# La Manga Golf - Spain



## golferinspain (May 26, 2020)

Living locally to La Manga I have played each course a number of times. 
I am regularly asked which is my favourite and the answer is simple: The West Course (el campo oeste) 

The West Course is short in comparison to the North and the South courses, but it is beautiful. 

Starting with a short par four, which can be reached by long hitters, the course immediately indicates to the golfer what they are going to be faced with. Scoring well at La Manga West is all about course management and playing the holes as you find them, it is not about beating driver off every tee. 
The first shows this, a mid-iron lay-up short of the lake leaves a short iron or wedge into the green, with out of bounds behind, hence going for the green from the tee is not advisable. 

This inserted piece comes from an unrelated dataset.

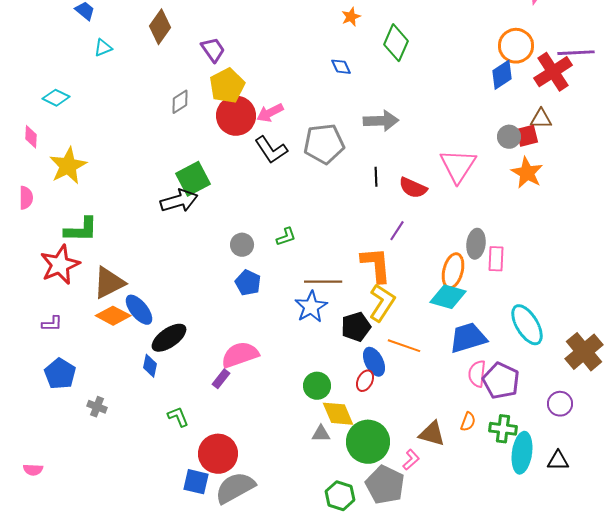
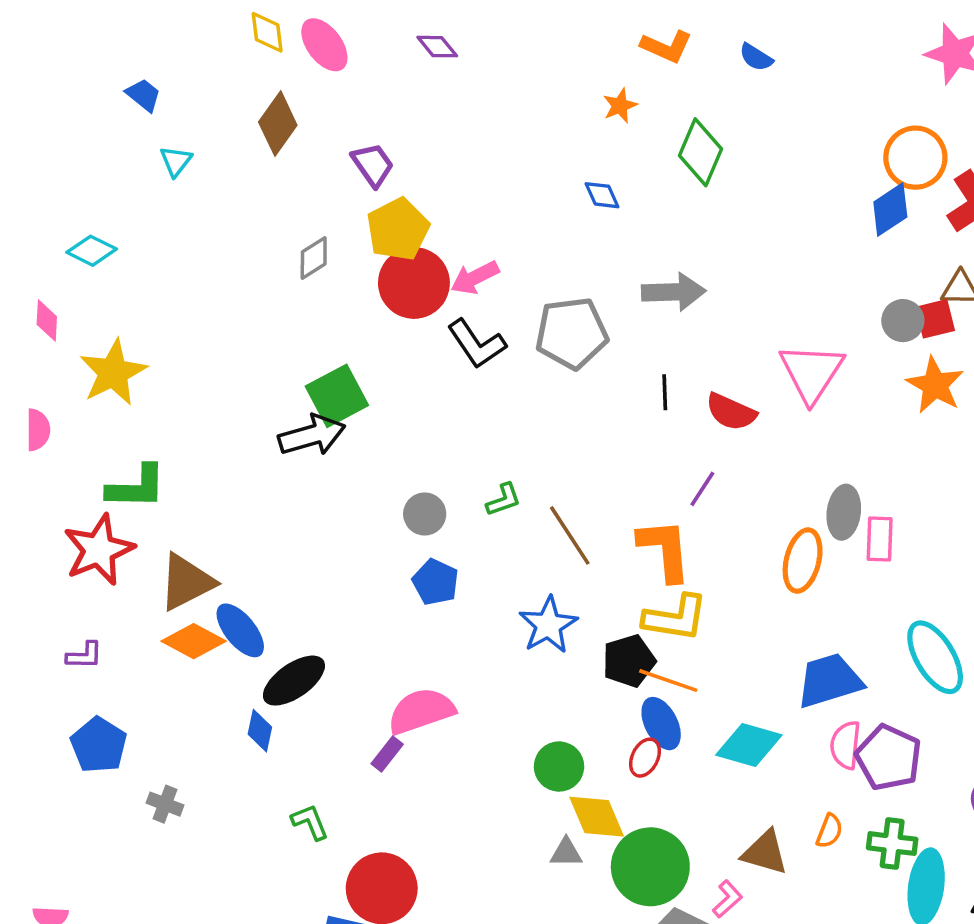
cyan triangle: (103, 48) -> (176, 161), turned -30
brown line: (323, 282) -> (570, 535), moved, turned 57
cyan diamond: (448, 297) -> (749, 745), moved
yellow L-shape: (382, 303) -> (675, 618), turned 66
orange line: (404, 346) -> (668, 681), moved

The third is a great par 5, on the card it is not long, but the layout means an iron from the tee, longer hitters may be able to get close with their second. 

Another great example of course management is the 9th, a par 5 that dog-legs round to the left, and over the hill. Brave golfers may take the driver and try a swinging draw, which would almost leave a shot over the stream/ravine and onto the small green. 

11 is another hole that requires a sensible approach, again a dogleg to the left and down the hill, anything too long will find the out of bounds. La Manga West is all about being cautious and patient, it is not about bravado or brawn. 

To be honest there is no weak hole on this course and that is why it gets my vote as the best of the three and with an unbelevable view out across the Mar Menor from the 18th tee, all memories of what may have been a bad round are forgotten. 

You really should play this course.


----------



## fundy (May 26, 2020)

Nice write up for a bit of hidden spam 

welcome for your short stay


----------



## davemc71 (Jul 5, 2020)

I’ve a place at La Manga club, West course is number 3 of the 3 there North and South far better courses of a high standard. West full of blind holes, great fun but take a box of balls.


----------



## GreiginFife (Jul 5, 2020)

Been to La Manga many times (every year from 2008 up until my accident)
Love the West Course, North and South are good but they are flat, wide open resort style courses where accuracy is not required for the most part.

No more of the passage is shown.